In this way, nomads enact a form of insubordination to the simile-biological vocation which dictates sedentary capitalist life, reminding us that nothing is assigned by necessity, and that instead, no matter how customary, life always retains the character of possibility. This is what the new nomads put at stake in their living. They testify to the fact that happiness is always at stake in our daily choices, and that the choice to leave is not escapism but flight with an immediate political potential: defiance by disentangling from the customary capitalist (produce-consume-die) life. From this angle, it is also possible to appreciate Nomadland’s essential paradox: it proposes the deactivation of capitalist compulsory relentlessness, instantiated in a static life, by a nomad life, a life-on-the-move, of staying-in-the-leaving, which is permeated by stillness and contemplation of one’s own potential of being as much as of not being. The nomad life is a multiplex life, an inexhausted life rich with both endless possibilities and challenges.
A crucial aspect of this way-of-life is the nomads’ symbiosis with nature, their becoming-nature. Contemplating the immobile western landscapes, with their red rocky mountains and flat deserted horizons, means enmeshing with the forces which shape those landscapes, finding in their stillness the complement of the nomads’ wandering. There is also another symbiosis which marks the nomads’ life – that with their vans. These are not simply means (of transportation) to an end (achieving some supposed freedom). They are that freedom and its constitutive challenges, in this means the end is necessarily inscribed and strategically aligned.
In Nomadland, the choice of staying-by-leaving/staying-in-leaving, the freedom of deciding one’s destiny, is what matters. Perhaps for this reason the movie is dedicated to those who instead ‘had to depart’, who did not have a choice. Perhaps this is also why Nomadland is not an illustration of the end of the American dream, of the idea of unhindered freedom and upward social mobility. Instead, it is a critical reformulation of that ethos, hinting at other possibilities of freedoms which emphasise the co-dependency between individual freedom and social bonds, movement and community.
Although Zhao and McDormand have described the movie as a neutral account of an unheard/unseen world, leaving the viewer with the onus of judging how this form-of-(nomad)life is, the movie has a distinctive yet subtle normative identity.
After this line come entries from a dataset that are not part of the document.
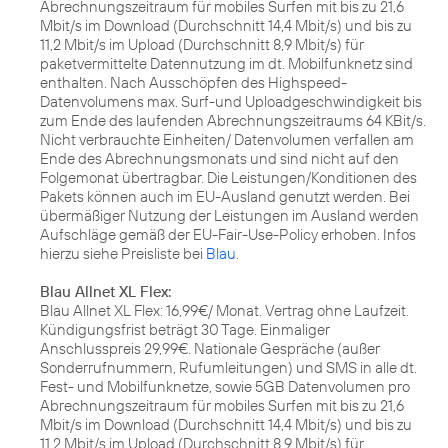
Abrechnungszeitraum für mobiles Surfen mit bis zu 21,6
Mbit/s im Download (Durchschnitt 14,4 Mbit/s) und bis zu
11,2 Mbit/s im Upload (Durchschnitt 8,9 Mbit/s) für
paketvermittelte Datennutzung im dt. Mobilfunknetz sind
enthalten. Nach Ausschöpfen des Highspeed-
Datenvolumens max. Surf-und Uploadgeschwindigkeit bis
zum Ende des laufenden Abrechnungszeitraums 64 KBit/s.
Nicht verbrauchte Einheiten/ Datenvolumen verfallen am
Ende des Abrechnungsmonats und sind nicht auf den
Folgemonat übertragbar. Die Leistungen/Konditionen des
Pakets können auch im EU-Ausland genutzt werden. Bei
übermäßiger Nutzung der Leistungen im Ausland werden
Aufschläge gemäß der EU-Fair-Use-Policy erhoben. Infos
hierzu siehe Preisliste bei
Blau
.
Blau Allnet XL Flex:
Blau Allnet XL Flex: 16,99€/ Monat. Vertrag ohne Laufzeit.
Kündigungsfrist beträgt 30 Tage. Einmaliger
Anschlusspreis 29,99€. Nationale Gespräche (außer
Sonderrufnummern, Rufumleitungen) und SMS in alle dt.
Fest- und Mobilfunknetze, sowie 5GB Datenvolumen pro
Abrechnungszeitraum für mobiles Surfen mit bis zu 21,6
Mbit/s im Download (Durchschnitt 14,4 Mbit/s) und bis zu
11,2 Mbit/s im Upload (Durchschnitt 8,9 Mbit/s) für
It proposes different ways of overcoming internal grief and enacting resistance against external collapses, of bridging ethical choices and political struggles, human deeds and natural forces, by disentangling rather than resisting.
Deleuze (2017), drawing on Paul Klee, argued that arts are about capturing forces, ‘Not render the visible but render visible’ (p. 41) those forces which traverse bodies and yet are not apparent. To some extent this is what Zhao and McDormand have achieved – making visible invisible people, their wandering, the forces which constitute their lives and their subtle political potential. Overall, Nomadland’s empathically portrayed aimless wandering is a contribution towards engendering forms-of-life which have a less-than-obvious potential to weaken the capitalist war machine. An hymn to different possibilities of a ‘wanderous’ life beyond the sedentary and oppressively reassuring common sense.